In Figure 6a, three illustrative transverse view maximum intensity projections acquired with the three different protocols are presented. Clear vessel delineation was achieved in all cases with clean subtraction of background tissue. However, focusing on the vessels highlighted by the red arrow, the cone protocol provided a much better visualization of the small distal vessels due to its improved spatial resolution resulting from the better coverage of peripheral k-space. Of the two radial protocols, it is evident that the radial trajectory with TR matched to the cone protocol yields marginally blurrier outcomes compared to the radial trajectory with the previously optimized protocol, which is expected due to the smaller number of spokes acquired. Notably, the vessel’s sharpness, indicated by the blue arrow, is diminished in the former.

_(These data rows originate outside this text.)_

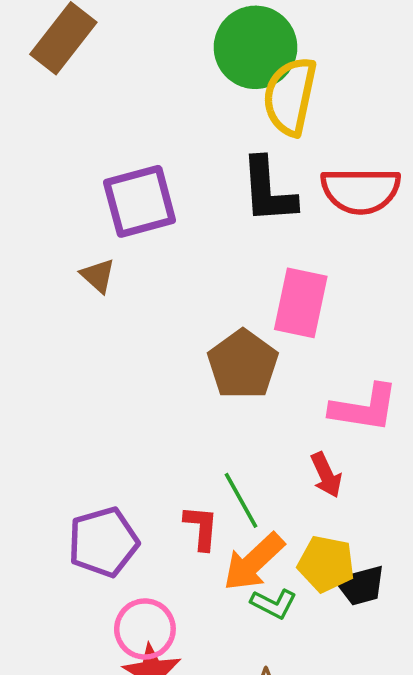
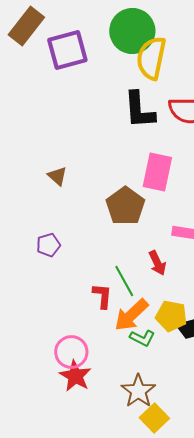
purple square: (140, 201) -> (67, 50), moved
brown triangle: (98, 276) -> (57, 176), moved
red arrow: (326, 475) -> (157, 263), moved
purple pentagon: (103, 542) -> (48, 245), moved, size x0.6

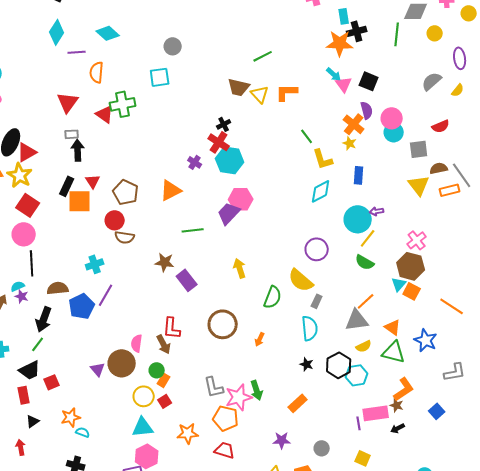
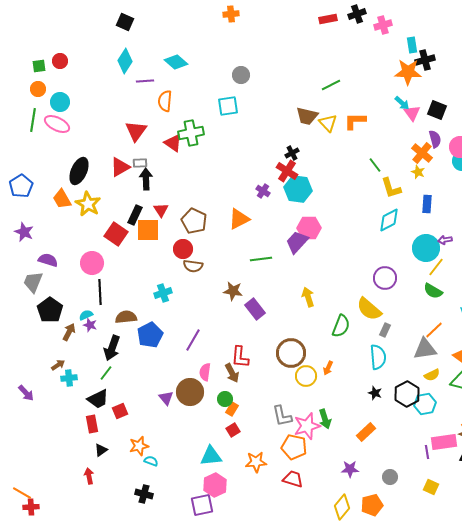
red triangle: (27, 152) -> (120, 167), moved
red square: (28, 205) -> (116, 234), moved
purple line: (106, 295) -> (193, 340), moved
yellow circle: (144, 396) -> (306, 376), moved

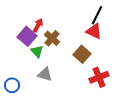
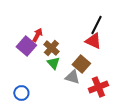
green triangle: (37, 51) -> (53, 63), moved
gray triangle: (45, 74) -> (72, 77), moved
blue circle: (12, 85) -> (21, 93), moved

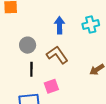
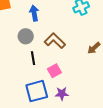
blue arrow: (60, 25) -> (34, 13), moved

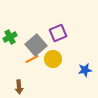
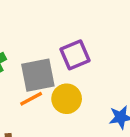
gray square: (36, 45) -> (38, 75), turned 30

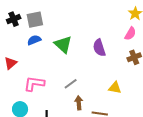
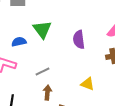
blue semicircle: (34, 40) -> (19, 42), moved

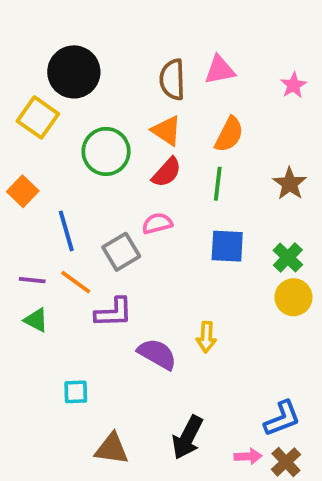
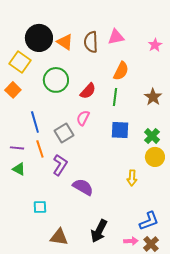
orange triangle: (167, 131) -> (65, 42), moved
orange square: (23, 191) -> (13, 90), moved
pink semicircle: (157, 223) -> (83, 118), turned -49
orange line: (76, 282) -> (40, 149), turned 36
purple L-shape: (114, 312) -> (60, 165), turned -55
yellow arrow: (206, 337) -> (132, 178), moved

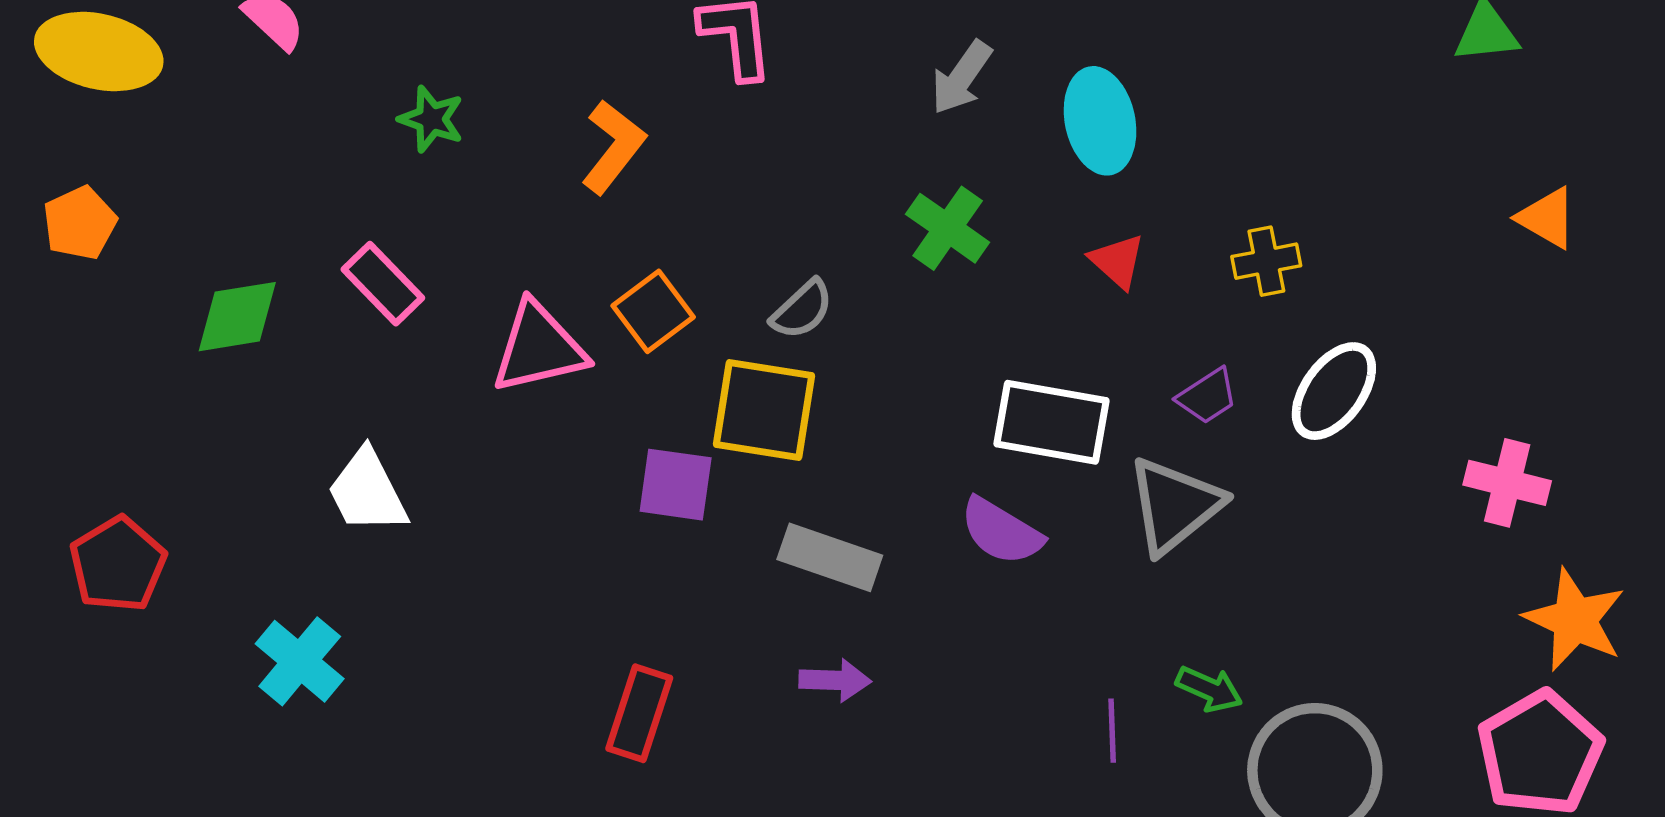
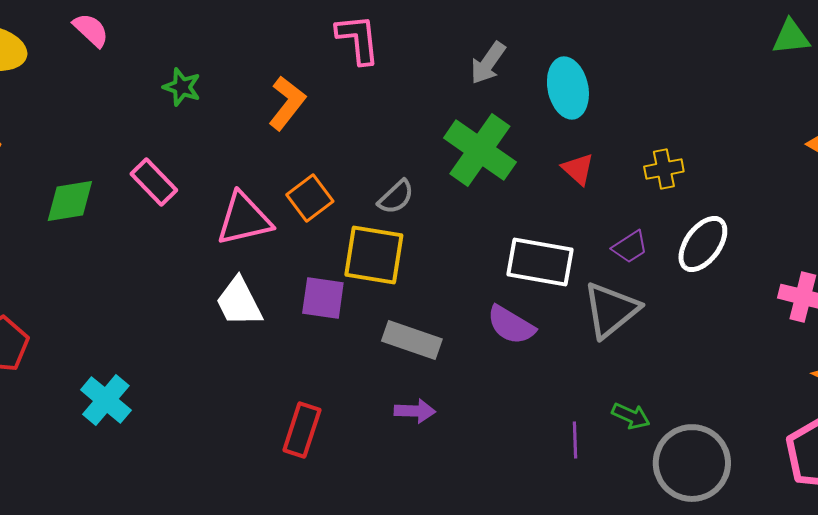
green cross: (948, 228) -> (480, 150), size x1.5
white trapezoid: (367, 492) -> (239, 302), moved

To facilitate clarity, the comparison between the cone trajectory and the optimal radial protocol is presented in Figure 6b, showcasing three exemplary frames for each protocol in all three views. The advantage of the cone trajectory lies in the enhanced visualization of distal vessels with sharper contours, consequently improving the diagnostic and vessel-related analysis capabilities. In the orange box, particularly within the region enclosed by the yellow circle, a conspicuous disparity emerges: the radial approach fails to preserve signal intensity within some segments of the proximal arteries, likely attributed to signal dephasing due to B₀ inhomogeneity and/or flow effects. In contrast, the cone trajectory has less signal loss, thanks to its center-out design and substantially shorter echo time.

Quantitative comparisons

The quantitative repeatability evaluation of the perfusion images is presented in Figure 7a. The observed trend in repeatability follows a gradual decline as the post-labeling delay increases, reflecting the signal’s natural attenuation after labeling. In agreement with the visual comparisons in Figure 5, the cone trajectory was more repeatable than the two radial trajectories. Similar result for the angiographic images is shown in Figure 7b. Given the considerably stronger angiography signal compared to perfusion, the absolute values of scan repeatability were inherently higher. In both radial trajectories’ results, repeatability declined quickly as frames progressed. In contrast, the cone trajectory maintained a relatively higher repeatability across frames. The consistency further substantiates the robustness and reliability of our proposed cone design. The significance for the cone trajectory improvement was confirmed by multi-way ANOVA test (p<0.001).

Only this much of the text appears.